The Zoland Poetry series fits into the discussion, as Ron’s take is that the Zoland series and its ancestors, such as the New Directions annuals, are more journal than book – focusing on “what’s new” rather than being a thematically constituted anthology of previously published work. At the core of Ron’s criteria for naming something a journal is “does it appear predictably, does it have a clear editing principle, does it feature work that has appeared before …”

These are certainly integral parts to the discussion, and any number of Zoland contributors to the first two (going on third) book have been unable to break themselves of referring to each annual as an “issue” rather than “book.” Confusion is more than sex.

So what is it – Zoland?

In answering Ron’s three questions 1) It does appear predictably, in time for AWP each year; 2) clear editing principle (yes, see below); 3) All the work is previously unpublished and focuses on contemporary work, which, by chronological default, is concerned with the “now.”

On a purely practical, marketing level, the project was envisioned as a series of annual anthologies (with ISBNs not ISSNs), so that Zoland N.1 could remain on the shelf for several years, next to Zoland N.5 and beyond. If a journal, its shelf life would be, perhaps, 6 months, and then it’d be coverless and back to dust.

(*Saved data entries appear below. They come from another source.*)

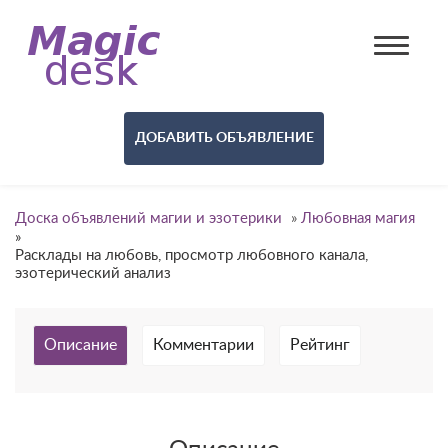
ДОБАВИТЬ ОБЪЯВЛЕНИЕ
Доска объявлений магии и эзотерики
»
Любовная магия
»
Расклады на любовь, просмотр любовного канала,
эзотерический анализ
Описание
Комментарии
Рейтинг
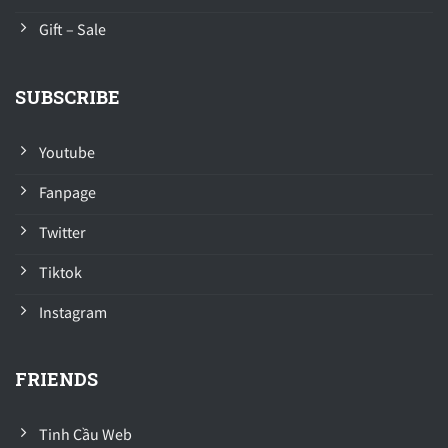
Gift – Sale
SUBSCRIBE
Youtube
Fanpage
Twitter
Tiktok
Instagram
FRIENDS
Tinh Cầu Web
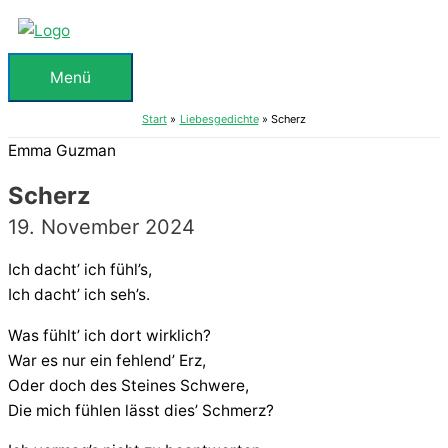
Zum
Inhalt
springen
Menü
Menü
Start
Liebesgedichte
Scherz
Emma Guzman
Scherz
19. November 2024
Ich dacht’ ich fühl’s,
Ich dacht’ ich seh’s.
Was fühlt’ ich dort wirklich?
War es nur ein fehlend’ Erz,
Oder doch des Steines Schwere,
Die mich fühlen lässt dies’ Schmerz?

Tied to this move towards book rather than journal is the fact that the Zoland annuals are meant to be read as a continuation of the Zoland Books line, which brought into print poets such as Kevin Young, Ange Mlinko, Bill Berkson, Lisa Jarnot, William Corbett, Michael O’Brien, Patricia Smith, and on. A continuation in the real sense of rather than 3-4 volumes of poetry by individual authors each year, there is instead one Zoland annual that includes a wide swath of individuals previously published by Zoland, individuals who were on the radar (or would be now), and an individual here and there that fits into the larger whole of each annual.

As Roland Pease was the driving force behind Zoland Books and is currently the primary editor for the Zoland Poetry annuals, it is only natural that the “curation” of the Zoland series would have obvious similarities to Zoland’s previous incarnation.

Add in the generous selection of translations in each annual and the ongoing series of book reviews that appear at www.zolandpoetry.com you get what we hope will continue to be an ever evolving and vital part of the world literary community. And if we get bored/ing, we’ll do something else with the words.